Coach Aliou Cissé will take a promising Senegal side to their second World Cup next month. No doubt he has regaled them with stories of the first, where he proudly wore the captain’s armband for one of the greatest sporting moments in the country’s history.
On the opening day of the 2002 spectacle in South Korea and Japan, the Lions of Teranga beat defending champions France, shocking the world and sending their own nation into euphoric celebration.
“That was the most incredible experience ever for Senegalese,” recalls Liesl Louw-Vaudran, a foreign correspondent stationed in Dakar at the time. “Just the fact that they qualified, and then they beat France, a former colonial power. It was such a significant event.”

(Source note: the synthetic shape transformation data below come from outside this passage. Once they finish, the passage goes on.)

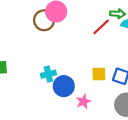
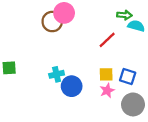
red line: (101, 27) -> (107, 40), moved
pink star: (84, 101) -> (107, 90), moved

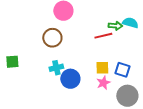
green arrow: (124, 15) -> (115, 26), moved
brown circle: (52, 22) -> (52, 38), moved
red line: (107, 40) -> (103, 36), turned 30

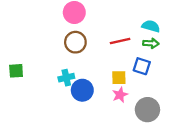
green arrow: (115, 26) -> (151, 43), moved
brown circle: (52, 38) -> (75, 42), moved
blue square: (122, 70) -> (142, 66), moved

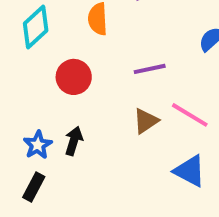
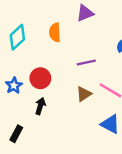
red circle: (74, 77) -> (40, 78), moved
blue star: (38, 145) -> (14, 85), moved

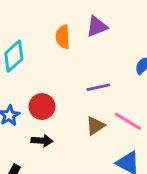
orange semicircle: (55, 32) -> (63, 37), moved
black arrow: (40, 106) -> (42, 141), turned 77

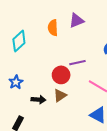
red circle: (42, 107) -> (61, 75), moved
brown triangle: (95, 126) -> (60, 95), moved

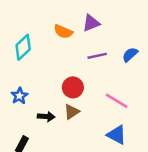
orange semicircle: (53, 28) -> (63, 32), turned -63
purple line: (77, 63) -> (97, 56), moved

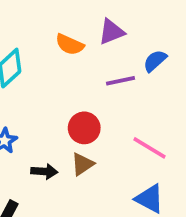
blue semicircle: (130, 55) -> (155, 61), moved

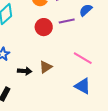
red circle: (84, 128) -> (44, 27), moved

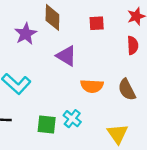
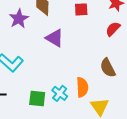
red semicircle: (133, 45) -> (113, 29), turned -133
orange semicircle: (92, 86) -> (82, 87), moved, turned -96

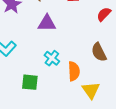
purple triangle: (55, 38) -> (47, 23), turned -30
cyan cross: (60, 93) -> (52, 58), moved

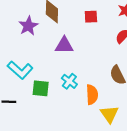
green square: (30, 82) -> (41, 88), moved

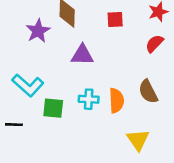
cyan cross: (69, 81) -> (89, 99), turned -35
orange semicircle: (92, 95) -> (116, 100), moved

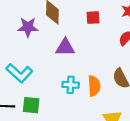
purple star: (38, 31) -> (28, 27), turned 30
green square: (53, 108) -> (31, 105), moved

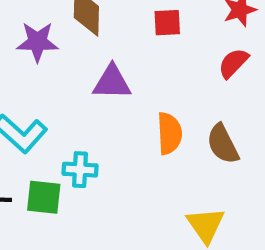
cyan cross: (71, 85) -> (80, 170), moved
orange semicircle: (94, 86) -> (169, 133), moved

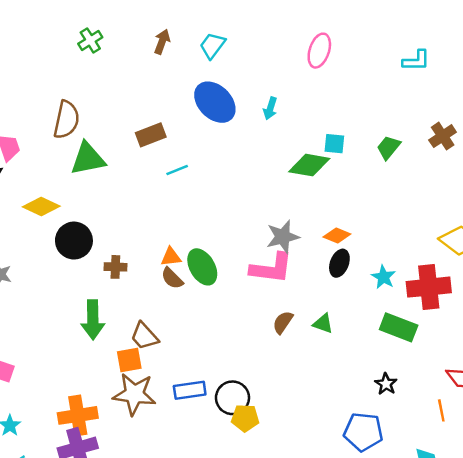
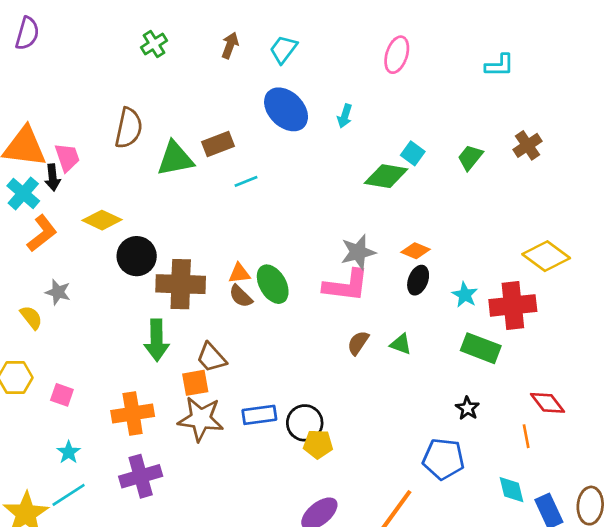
cyan square: (334, 144) -> (413, 153), turned 30
green triangle: (88, 159) -> (175, 159), moved
brown cross: (115, 267) -> (181, 284), size x2.0
orange cross: (78, 415) -> (133, 414), moved

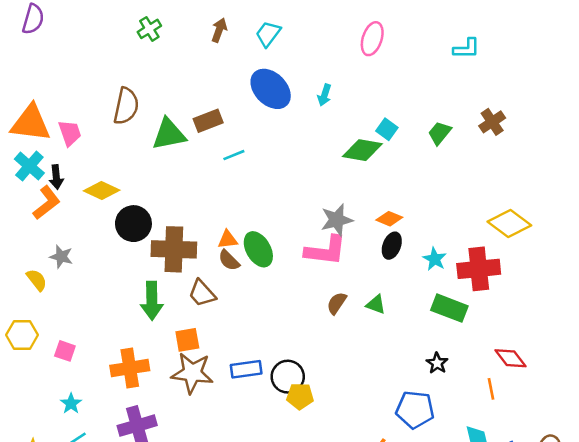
black arrow: (53, 177) -> (56, 177), moved
brown trapezoid: (211, 358) -> (202, 293), moved

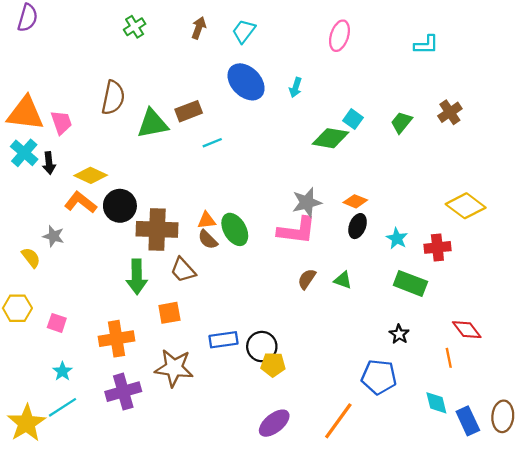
orange L-shape: (47, 203) -> (80, 202), moved, turned -104
red cross: (479, 269) -> (437, 247), size x0.7
brown star: (192, 373) -> (174, 368), moved

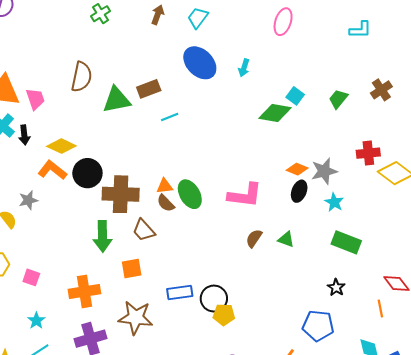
gray star: (307, 202) -> (324, 171), moved
gray star: (53, 236) -> (28, 200), turned -30
red cross: (437, 247) -> (368, 153), moved

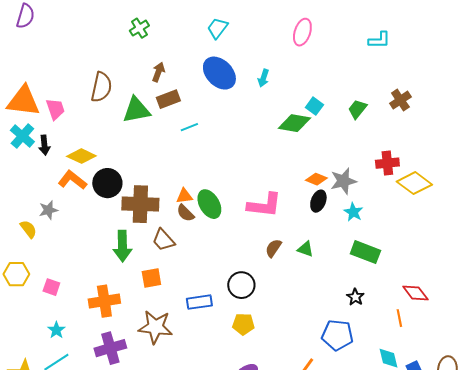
green cross: (101, 14) -> (139, 28), moved
brown arrow: (158, 15) -> (158, 72), moved
black circle: (214, 299) -> (241, 285), moved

“There was this absolute outpouring of patriotism. I had my office in the main square, Independence Square in Dakar, and guys with motorbikes and Senegalese flags just went round and round.”

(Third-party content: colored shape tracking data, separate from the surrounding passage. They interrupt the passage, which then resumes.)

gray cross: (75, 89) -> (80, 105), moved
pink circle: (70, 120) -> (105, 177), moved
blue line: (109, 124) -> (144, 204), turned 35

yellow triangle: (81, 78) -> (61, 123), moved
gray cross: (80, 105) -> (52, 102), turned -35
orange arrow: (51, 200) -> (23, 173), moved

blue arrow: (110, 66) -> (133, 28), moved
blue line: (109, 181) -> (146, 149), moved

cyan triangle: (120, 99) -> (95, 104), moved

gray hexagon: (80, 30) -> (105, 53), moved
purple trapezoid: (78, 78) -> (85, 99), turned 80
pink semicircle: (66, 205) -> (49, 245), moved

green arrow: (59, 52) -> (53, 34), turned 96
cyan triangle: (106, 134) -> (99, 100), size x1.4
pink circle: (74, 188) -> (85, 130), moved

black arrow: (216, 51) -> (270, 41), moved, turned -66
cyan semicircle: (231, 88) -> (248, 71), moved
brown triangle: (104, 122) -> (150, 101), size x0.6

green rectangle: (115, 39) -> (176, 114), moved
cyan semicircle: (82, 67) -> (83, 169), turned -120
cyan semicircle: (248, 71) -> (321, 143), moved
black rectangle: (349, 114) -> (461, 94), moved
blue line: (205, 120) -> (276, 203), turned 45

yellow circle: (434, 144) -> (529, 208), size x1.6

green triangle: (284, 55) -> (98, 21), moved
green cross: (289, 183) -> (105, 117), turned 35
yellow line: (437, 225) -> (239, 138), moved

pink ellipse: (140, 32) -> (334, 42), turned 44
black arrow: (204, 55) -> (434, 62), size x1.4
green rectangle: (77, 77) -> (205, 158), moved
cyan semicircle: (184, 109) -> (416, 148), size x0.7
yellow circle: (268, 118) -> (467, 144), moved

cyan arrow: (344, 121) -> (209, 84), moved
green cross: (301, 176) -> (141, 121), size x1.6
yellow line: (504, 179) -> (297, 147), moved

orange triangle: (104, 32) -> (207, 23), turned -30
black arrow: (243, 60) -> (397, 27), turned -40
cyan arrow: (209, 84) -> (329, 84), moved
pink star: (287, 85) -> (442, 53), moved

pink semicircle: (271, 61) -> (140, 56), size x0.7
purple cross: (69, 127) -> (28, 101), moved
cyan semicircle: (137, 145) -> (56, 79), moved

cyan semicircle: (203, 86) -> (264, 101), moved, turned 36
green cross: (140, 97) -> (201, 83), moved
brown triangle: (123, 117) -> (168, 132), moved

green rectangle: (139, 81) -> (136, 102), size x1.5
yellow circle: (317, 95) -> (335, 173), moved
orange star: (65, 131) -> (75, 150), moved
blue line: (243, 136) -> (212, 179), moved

For many, the significance extended far beyond the pitch. Louw-Vaudran remembers a poignant conversation with a photographer in the aftermath of the final whistle.
“I remember standing on the balcony and watching this and then this friend of mine said: ‘Imagine, I can now also become the chief executive of AFP.’ If Senegal can beat France, then he can also become anything in his career. There was this sense of breaking all barriers and reversing their colonial past.”

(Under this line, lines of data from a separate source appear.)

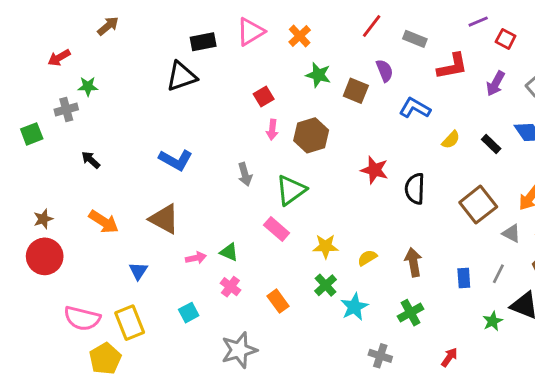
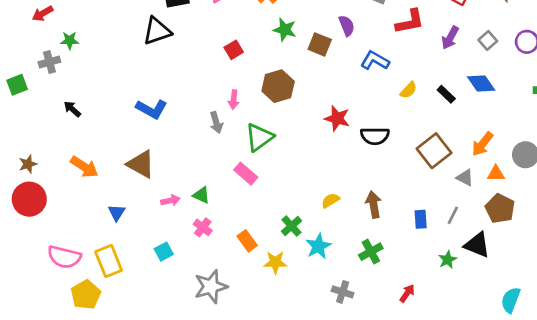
pink arrow: (272, 130) -> (234, 100), moved
black semicircle: (415, 189) -> (375, 136), turned -92
yellow star: (326, 246) -> (275, 262), moved

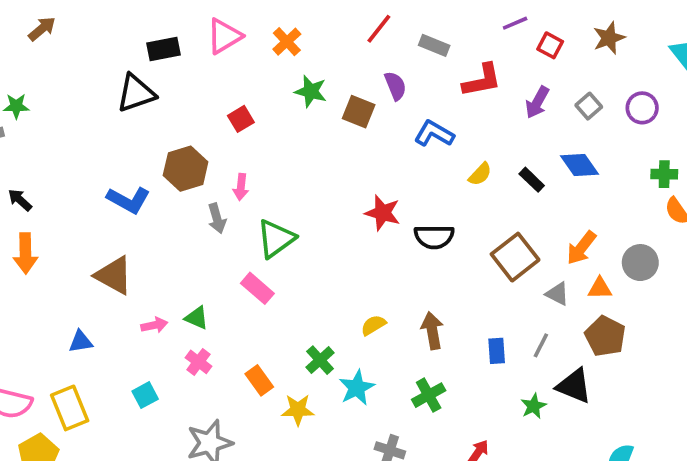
brown hexagon: (278, 86) -> (186, 169), moved
orange arrow: (84, 167) -> (25, 253), moved, turned 56
blue triangle: (117, 213) -> (81, 342), turned 48

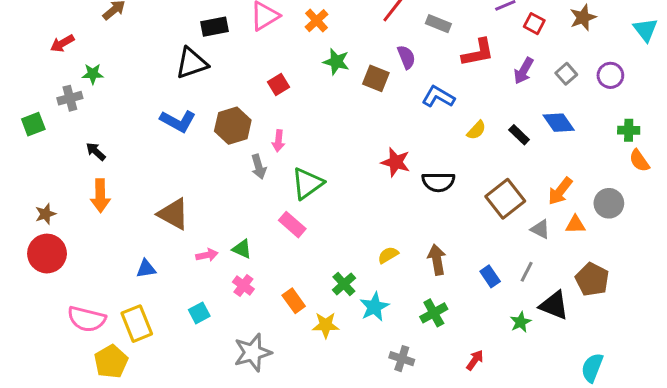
blue L-shape: (129, 200) -> (178, 121), moved
brown pentagon: (605, 336) -> (592, 279), moved
blue rectangle: (497, 351) -> (490, 276), turned -30

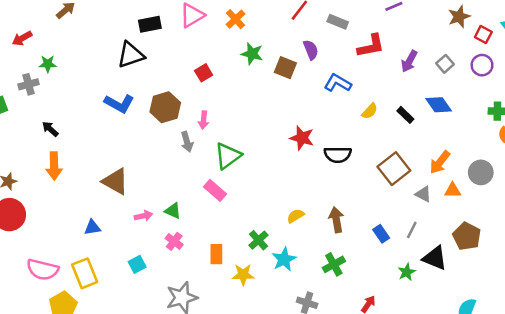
red square: (534, 24) -> (483, 34), moved
orange rectangle: (294, 301) -> (216, 254), turned 36

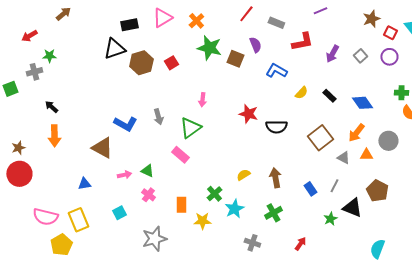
green star: (252, 54) -> (209, 48), size x1.4
blue L-shape: (119, 103) -> (125, 124), moved
blue diamond: (439, 105) -> (362, 103), moved
brown hexagon: (165, 107) -> (141, 63), moved
pink arrow: (204, 120) -> (202, 100), moved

Everyone packed the streets that day. By all accounts, no one could contain their joy within four walls and the roadway parties ratcheted up. Then-president Abdoulaye Wade left the Presidential Palace on top of an SUV to join the people in celebration. At one point he shouted to the crowd that he had El Hadji Diouf on the phone.
The pandemonium was largely born of being written off by an entire footballing world. Les Bleus after all had won the World Cup on home soil in 1998. No one gave Senegal a shot, except themselves.
Journalist Beauregard Tromp, who was in the working-class neighbourhood of Ngor, remembers the anticipation ahead of the game.
“On the beach older men were teaching younger men how to carve out canoes that they would use to go fishing. Further up the beach you had more than half-dozen football games taking place,” he says.
“A large number of these kids that were playing these games were wearing the shirts of French players of African descent — people like Zinedine Zidane. I would pause every now and again to check out this idyllic scene and repeatedly, unsolicited, people would volunteer to me, ‘We are going to beat France.’ I remember just replying kind of incredulously … without denying them I would just walk on and smile.
“As I was watching the opening game, I recalled this moment. So when Papa Bouba Diop scored the winning goal and Senegal went on to shock the entire world, I for one was not surprised.”
A wry smile crossed the face of David Trezeguet when he hit the post early in the game, probably because he also did not believe it was possible for France to lose.
But it was Diop who netted and no one else. The Lions of Teranga would go on to reach the quarter-finals, at the time the only African team to do so since Cameroon in 1990.
Will Cissé go a step further on his second attempt this June? Without a doubt a nation will be expectant.